His address drew from his newest book, With All Your Heart, which seeks to lend clarity to how the bible defines the heart, so that in gratitude for God’s mercies, we would know how to obey the command to “Love the Lord you God with all your heart.”

In his introduction, Troxel seeks to correct the misconceptions we have about the heart. The world often pits the mind against the heart.

The physicist Albert Einstein said, “Don't let your brain interfere with your heart.” Even in the church, we often differentiate between head knowledge and heart knowledge.

Troxel makes the point that heart does not speak about just one aspect of our inner-man, but actually encompasses the aspects of mind, affections, and will. It is a “comprehensive term that captures the totality and unity of our inner nature” and acts like a “hidden control-center,” governing what we think, desire, and choose.

The genius of this book is in the structure of the four parts that follow. I remember first telling someone about the book and being able to outline it from memory because of the manner in which Troxel addresses each aspect of our hearts.

The first three parts focus on the threefold scheme of the heart’s Knowing, Loving, and Choosing. Each of these is then divided into three similar sections.

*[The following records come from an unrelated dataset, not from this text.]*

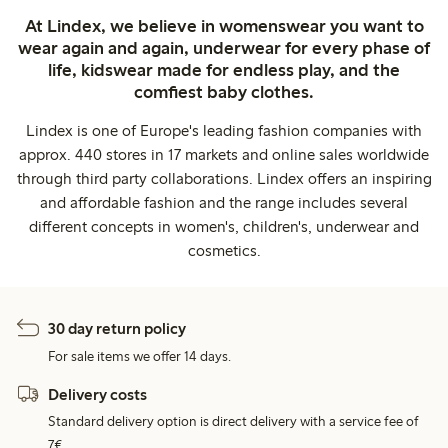
At Lindex, we believe in womenswear you want to
wear again and again, underwear for every phase of
life, kidswear made for endless play, and the
comfiest baby clothes.
Lindex is one of Europe's leading fashion companies with
approx. 440 stores in 17 markets and online sales worldwide
through third party collaborations. Lindex offers an inspiring
and affordable fashion and the range includes several
different concepts in women's, children's, underwear and
cosmetics.
30 day return policy
For sale items we offer 14 days.
Delivery costs
Standard delivery option is direct delivery with a service fee of
7€.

The first section of each part surveys the scripture’s use of the term from a predominately positive vantage point.

The second section then demonstrates how sin corrupts our heart.

The third section wonderfully presents Jesus as the Lord who cleanses and renews our heart in his threefold office of prophet, priest, and king.

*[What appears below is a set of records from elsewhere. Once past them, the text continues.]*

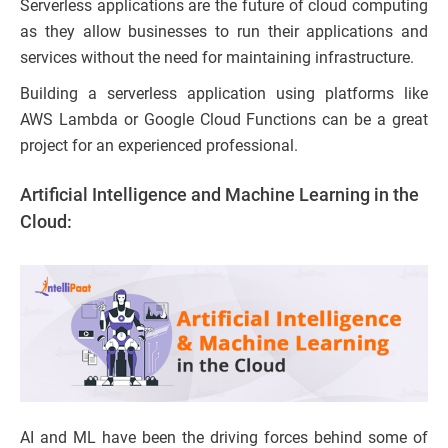
Serverless applications are the future of cloud computing
as they allow businesses to run their applications and
services without the need for maintaining infrastructure.
Building a serverless application using platforms like
AWS Lambda or Google Cloud Functions can be a great
project for an experienced professional.
Artificial Intelligence and Machine Learning in the
Cloud:
AI and ML have been the driving forces behind some of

As prophet he speaks truth to our heart, both teaching and assuring, so we might have right understanding. As priest, he redeems and cleanses our hearts, so we might have right affections and desires.

As king, he subdues and strengthens our hearts so we might choose what is pleasing to God.

The fourth and concluding part of the book is a bit different and addresses the keeping of our hearts, “from which flow the springs of life (Proverbs 4:23).” This last part again directs our hearts towards Jesus, who is the ultimate keeper of our hearts.

I highly recommend this book as a study on your heart and the redeemer of your heart. Let me close with Troxel’s own final thoughts – “You seek to love Christ faithfully with all your heart’s knowing, desiring, and choosing. But your deeper confidence is in Christ’s love for you and his keeping, preserving, and protecting you. He will keep your hearts, and he will keep us. We belong to him, who alone is the Lord of our heart.”